NBA Player Props Saturday: Playoff Creation and Boards - June 13, 2026
Today's Props
Fox's 6.2 APG season average and 7.0 APG L10 show he's the Spurs' primary playmaker on 12.1 drives per game.
Brunson's L10 of 30.4 PPG with 29.6% USG and 14.8 drives/game make him the Knicks' primary offensive weapon in the playoffs.
Anunoby's L10 of 15.3 PPG shows a declining trend despite a 19.4% USG that caps his volume in a Brunson-heavy offense.
Wembanyama's 13.8 RPG L10 and elite 66.8% DREB% position him for a boards-heavy night in playoff pace.
Hart's 8.6 RPG L10 and 9.6 RPG vs-SAS show his playoff rebounding role has expanded beyond his 7.4 season average.
Analysis
The NBA playoff slate for Saturday night features a single matchup: New York Knicks vs San Antonio Spurs. The edge is hiding in the offensive creation and rebounding mismatches that define modern playoff basketball.
Jalen Brunson Points Over 29.5
When you watch New York Knicks offense in the playoffs, everything runs through Jalen Brunson. He is not just a scorer. He is the engine. Brunson is averaging 26.0 PPG on the season with a 29.6% usage rate and 14.8 drives per game. But zoom in on his last ten and the picture becomes even clearer: 30.4 PPG, trending up 4.4 points. Against San Antonio specifically, he is posting 28.5 PPG across six head-to-head matchups this season. The 29.5 line sits right in that zone. His 58.0% true shooting and fourth-quarter dominance (3.6 PPG, 0.488 FG% in clutch) mean he does not just reach these numbers by volume alone. He is efficient. When San Antonio Spurs switches assignments and forces a Brunson isolation, that is where the real edge is hiding.

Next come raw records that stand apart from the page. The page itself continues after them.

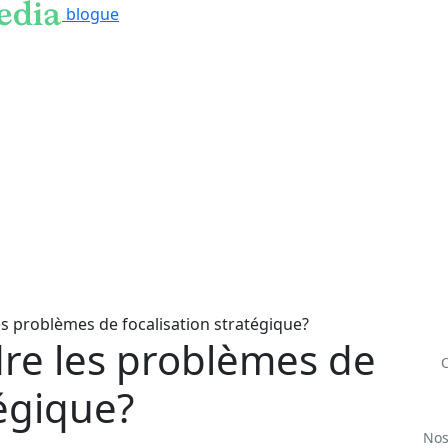
blogue
 problèmes de focalisation stratégique?
e les problèmes de
tégique?
Nos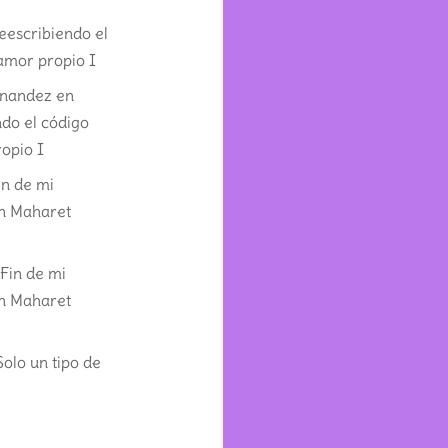
eescribiendo el
amor propio I
rnandez
en
do el código
opio I
in de mi
on Maharet
n
Fin de mi
on Maharet
Solo un tipo de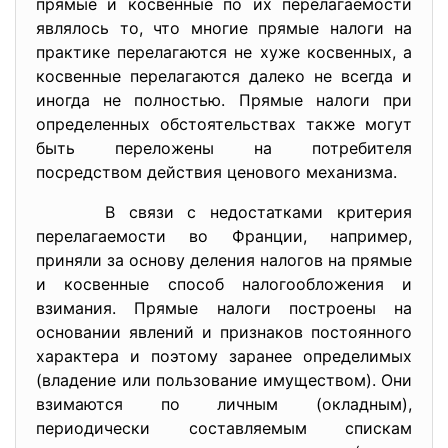
прямые и косвенные по их перелагаемости
являлось то, что многие прямые налоги на
практике перелагаются не хуже косвенных, а
косвенные перелагаются далеко не всегда и
иногда не полностью. Прямые налоги при
определенных обстоятельствах также могут
быть переложены на потребителя
посредством действия ценового механизма.
В связи с недостатками критерия
перелагаемости во Франции, например,
приняли за основу деления налогов на прямые
и косвенные способ налогообложения и
взимания. Прямые налоги построены на
основании явлений и признаков постоянного
характера и поэтому заранее определимых
(владение или пользование имуществом). Они
взимаются по личным (окладным),
периодически составляемым спискам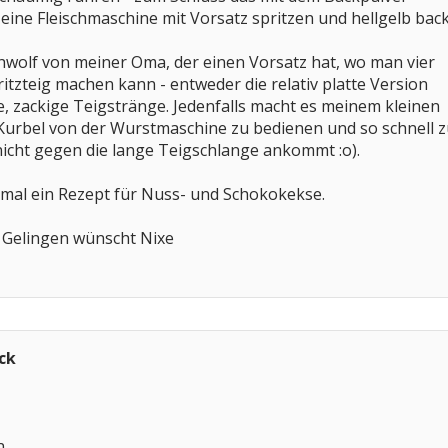
eine Fleischmaschine mit Vorsatz spritzen und hellgelb bac
chwolf von meiner Oma, der einen Vorsatz hat, wo man vier
itzteig machen kann - entweder die relativ platte Version
, zackige Teigstränge. Jedenfalls macht es meinem kleinen
 Kurbel von der Wurstmaschine zu bedienen und so schnell 
icht gegen die lange Teigschlange ankommt :o).
 mal ein Rezept für Nuss- und Schokokekse.
 Gelingen wünscht Nixe
ck
n.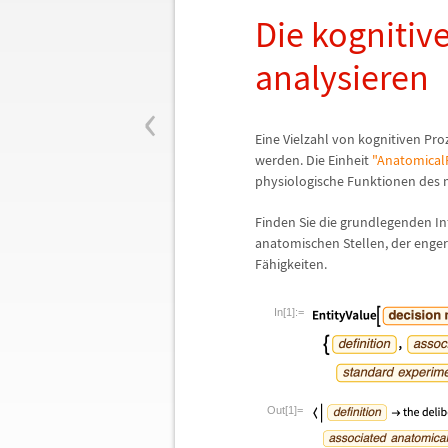
Die kognitiv
analysieren
‹
Eine Vielzahl von kognitiven Pro
werden. Die Einheit
"Anatomical
physiologische Funktionen des 
Finden Sie die grundlegenden In
anatomischen Stellen, der enge
F
ä
higkeiten.
In[1]:=
Out[1]=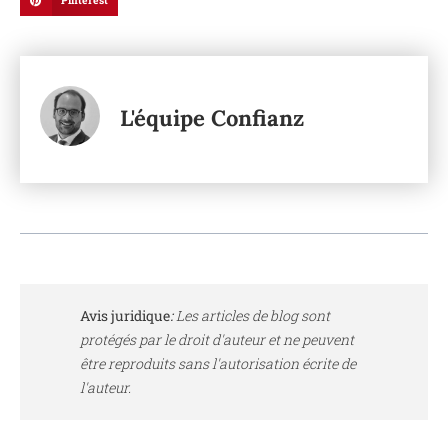
Pinterest
L'équipe Confianz
Avis juridique
:
Les articles de blog sont
protégés par le droit d'auteur et ne peuvent
être reproduits sans l'autorisation écrite de
l'auteur.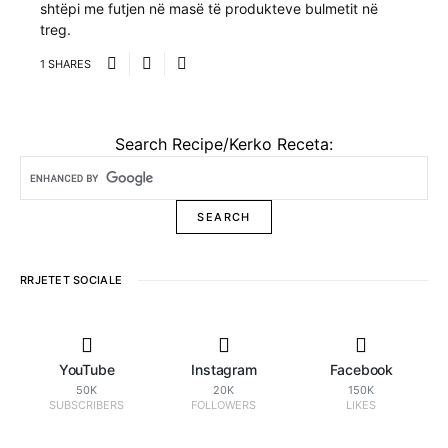
shtëpi me futjen në masë të produkteve bulmetit në
treg.
1 SHARES
Search Recipe/Kerko Receta:
RRJETET SOCIALE
YouTube
Instagram
Facebook
50K
20K
150K
SUBSCRIBERS
FOLLOWERS
LIKES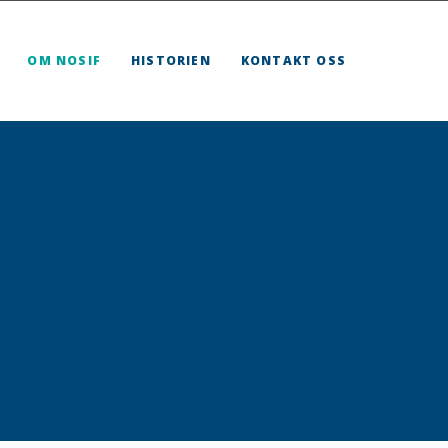
OM NOSIF
HISTORIEN
KONTAKT OSS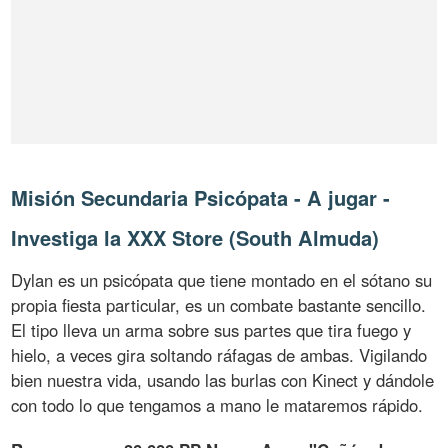
Misión Secundaria Psicópata - A jugar -
Investiga la XXX Store (South Almuda)
Dylan es un psicópata que tiene montado en el sótano su
propia fiesta particular, es un combate bastante sencillo.
El tipo lleva un arma sobre sus partes que tira fuego y
hielo, a veces gira soltando ráfagas de ambas. Vigilando
bien nuestra vida, usando las burlas con Kinect y dándole
con todo lo que tengamos a mano le mataremos rápido.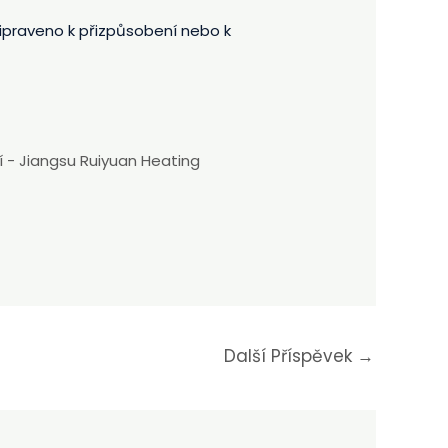
ipraveno k přizpůsobení nebo k
 - Jiangsu Ruiyuan Heating
Další Příspěvek
→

OG Anunoby Points Under 18.5
The flip side of that Brunson usage is what happens to the role players around him. OG Anunoby is at 19.4% usage rate, which caps his ceiling even on a night when his 62.0% true shooting gives him efficient looks. His last ten games tell the real story: 15.3 PPG, down 1.4 from his season average of 16.7. The 18.5 line assumes a bounce-back game, but in playoff rotation tightening where Brunson and other initiators handle more volume, secondary scorers often regress. Anunoby's 5.2 RPG and 2.2 APG mean most of his value is tied to shot-making, and when that dips even slightly, he misses these kinds of marks fast.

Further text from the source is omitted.